The one man who could have swept aside all objections, and ordered an investigation, visits the flag-covered casket in the Great Hall of the Supreme Court, stands before it for 30 seconds, moves to a painted portrait of the deceased Justice, lingers there for one minute, and then goes home, to the Oval Office, to vet nominees, a herculean task that will unfortunately prevent him from attending the funeral.
Omerta.
TWO: Four days before he died, Supreme Court Justice Scalia voted to stall Obama’s plan to force drastic EPA climate-change rules on the American economy. The vote was 5-4.
With Scalia now gone, the vote would be 4-4.
With a new Obama Supreme Court appointee, if Obama could ram his choice through, the vote would be 5-4 in the President’s favor. Ditto, if the next President shares Obama’s position. And the climate-change agenda would roll ahead.
We’re not talking about small climate-change rules. We’re talking about the Big Ones.
And note: such rules could very well dovetail with the Brave New World spelled out in the upcoming TPP (the Trans-Pacific Partnership).
It’s a wedge formation, a squeeze play, a pincer movement featuring new EPA climate-change regulations on one side, and new draconian possibilities embedded in the TPP.
If Scalia was murdered, the above agenda was sufficient reason, because the climate agenda has the force to transform life on the planet.
If Scalia’s murder were a movie, he would have been told, as a warning: “You have no idea how big this thing is; you really don’t understand the forces you’re messing with.”
Of course, most Americans don’t believe a political murder along this line could happen in real life. They can only accept it in a movie, where it makes perfect sense. That tells you something about the schizoid nature of the public mind:
Adrenaline-driven in front of a screen; tranquilized and programmed to be passive and accepting of recognized authority, otherwise.
“Don’t be silly. Scalia, murdered, and murdered for that reason? It couldn’t happen. That’s so…barbaric. We’re civilized.” That opinion and $6 will get you a rainbow smoothie.
Obama’s climate-change plan uses the EPA to act out international agreements signed at the recent Paris summit. But in order to, yes, scam these agreements into force in the US, the EPA has to stretch and bend and distort already-existing US law. And it has done so.
However, a number of states have sued to stop the EPA, which wants to make all states cut CO2 emissions from electrical power production by 32% in the next 15 years. Aimed mainly at coal-burning plants, these regulations would create deep reductions in the overall US energy supply and output—a primary mission of the economy-wrecking Rockefeller Globalists.
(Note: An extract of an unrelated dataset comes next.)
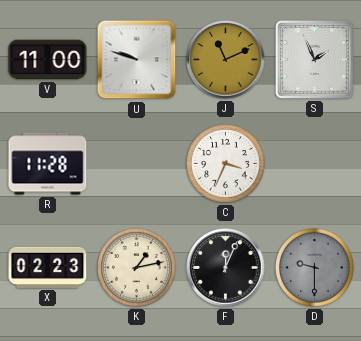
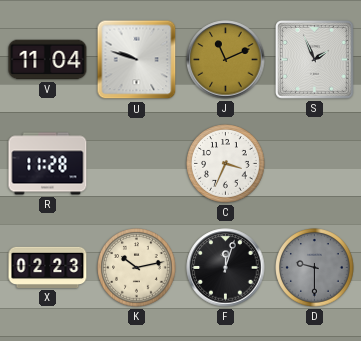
V: 11:00 -> 11:04
K: 1:13 -> 10:13
F: 12:04 -> 12:03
The US Supreme Court, four days before Scalia’s death, with his vote, declared a narrow 5-4 halt to the Obama plan, pending a lower-court decision on the issue. The 5-4 vote didn’t knock out the plan, but it stalled it. And if Scalia had stayed alive, his vote going forward on the Obama plan could have remained crucial.
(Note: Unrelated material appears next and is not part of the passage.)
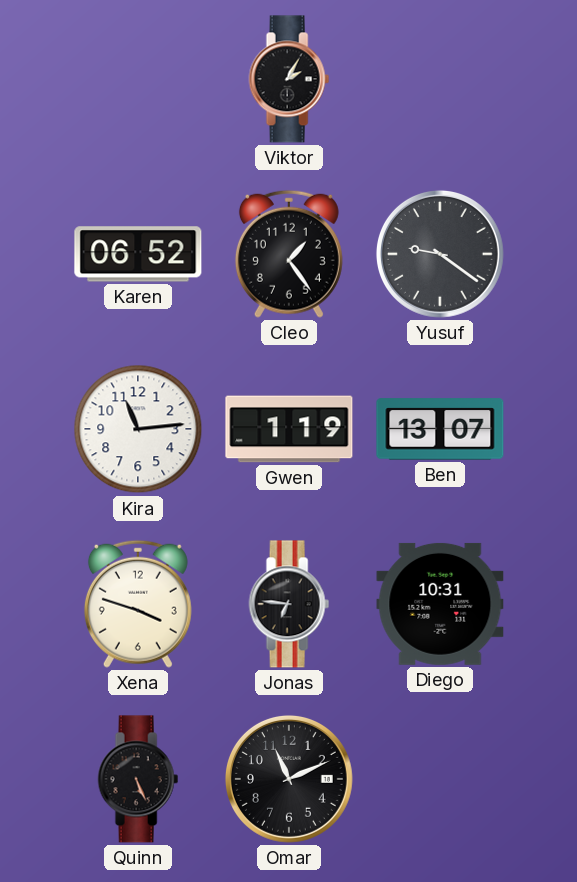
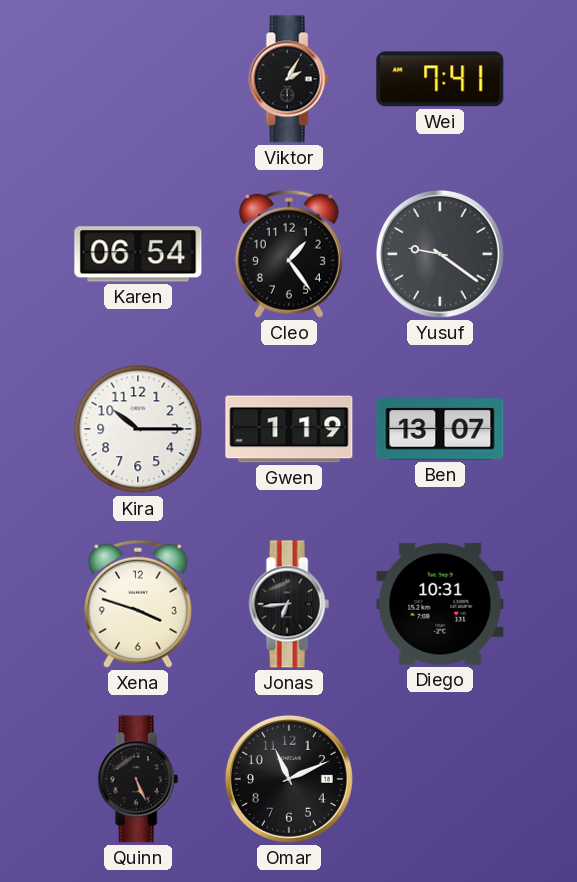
Wei: none -> 7:41
Karen: 06:52 -> 06:54
Kira: 11:14 -> 10:15
Jonas: 6:46 -> 6:44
The pending TPP, another Globalist trade treaty, contains a section that allows endless changes and additions in the text as years pass. In other words, the passion for cutting energy production for the US, and the rest of the planet, can easily be folded into the treaty.
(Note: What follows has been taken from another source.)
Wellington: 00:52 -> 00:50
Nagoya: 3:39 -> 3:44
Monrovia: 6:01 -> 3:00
The TPP also reveals a cynical attitude toward the “humanitarian goal of saving the planet from CO2 death.” Major corporations that burn coal and employ other ways of releasing CO2 can relocate to far-off lands (e.g., Vietnam) and spew CO2 to their hearts’ content, without messy environmental controls.
In other words, the true underlying Globalist scheme, vis-à-vis climate change has nothing to do with messianic rescue: it has to do with lowering energy production.